I've posted hundreds of scripture to prove my point, either you ignored them or now you're just being intellectually dishonest, probably both.  If wasn't a Christian, I could really give into the temptation to rip you a good one, but I'm performing a work of faith here by holding back what I really feel right now.  This too shall pass.

If I believed as you do, I'd just simply say what's on my mind knowing that God predestined me to lay into you good and then not worry about having to repent of it because that would be a dead work.

----------


## TER

> How does one lose their justification,  and how does one get it back?

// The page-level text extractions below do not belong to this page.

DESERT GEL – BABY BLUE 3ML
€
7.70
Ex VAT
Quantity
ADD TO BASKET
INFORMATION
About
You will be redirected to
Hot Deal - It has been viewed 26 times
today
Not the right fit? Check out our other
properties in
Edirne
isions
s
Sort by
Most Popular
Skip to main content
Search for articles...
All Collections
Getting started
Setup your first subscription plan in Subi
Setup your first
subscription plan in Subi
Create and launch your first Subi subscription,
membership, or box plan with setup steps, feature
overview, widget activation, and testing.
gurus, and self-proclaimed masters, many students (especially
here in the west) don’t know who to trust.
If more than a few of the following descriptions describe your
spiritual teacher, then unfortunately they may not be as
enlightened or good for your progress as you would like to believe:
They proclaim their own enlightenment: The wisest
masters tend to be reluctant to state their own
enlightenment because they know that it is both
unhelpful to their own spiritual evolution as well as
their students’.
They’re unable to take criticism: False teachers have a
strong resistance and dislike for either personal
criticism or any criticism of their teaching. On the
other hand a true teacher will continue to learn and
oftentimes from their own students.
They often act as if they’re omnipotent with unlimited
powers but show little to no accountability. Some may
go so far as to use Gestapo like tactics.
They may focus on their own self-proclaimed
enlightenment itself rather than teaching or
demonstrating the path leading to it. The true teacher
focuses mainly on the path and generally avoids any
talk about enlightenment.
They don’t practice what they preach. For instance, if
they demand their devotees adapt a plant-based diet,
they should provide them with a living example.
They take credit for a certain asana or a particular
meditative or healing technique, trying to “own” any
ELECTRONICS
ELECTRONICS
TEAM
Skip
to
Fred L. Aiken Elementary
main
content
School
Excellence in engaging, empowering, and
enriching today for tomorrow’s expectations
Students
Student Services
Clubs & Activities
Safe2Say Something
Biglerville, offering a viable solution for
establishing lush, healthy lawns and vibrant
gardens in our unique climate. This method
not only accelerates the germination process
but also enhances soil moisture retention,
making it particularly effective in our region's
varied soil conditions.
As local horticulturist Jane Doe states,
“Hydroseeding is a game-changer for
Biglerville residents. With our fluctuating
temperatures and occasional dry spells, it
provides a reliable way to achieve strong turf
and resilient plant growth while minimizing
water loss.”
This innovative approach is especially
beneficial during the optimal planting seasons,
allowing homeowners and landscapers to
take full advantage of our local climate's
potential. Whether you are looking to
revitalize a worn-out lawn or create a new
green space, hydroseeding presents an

Lets see what the God-bearing Fathers of the Church say:

Take heed now to yourselves, and not to be like some, adding largely to your sins, and saying, "The covenant is both theirs and ours." But they thus finally lost it, after Moses had already received it

- Barnabas (A.D. 70-130) ch.4


We take earnest heed in these last days; for the whole [past] time of your faith will profit you nothing, unless now in this wicked time we also withstand coming sources of danger, as becomes the sons of God that the Black One may find no means of entrance.

- Barnabas (A.D. 70-130) ch.4


Take heed, lest resting at our ease, as those who are the called [of God], we should fall asleep in our sins, and the wicked prince, acquiring power over us, should thrust us away from the kingdom of the Lord. And all the more attend to this, my brethren, when you reflect and behold, that after so great signs and wonders were wrought in Israel, they were thus [at length] abandoned. Let us beware lest we be found [fulfilling that saying], as it is written, "Many are called, but few are chosen." 

- Barnabas (A.D. 70-130) ch.4


Watch for your life's sake. Let not your lamps be quenched, nor your loins unloosed; but be ready, for you know not the hour in which our Lord will come. But come together often, seeking the things which are befitting to your souls: for the whole time of your faith will not profit you, if you are not made perfect in the last time. 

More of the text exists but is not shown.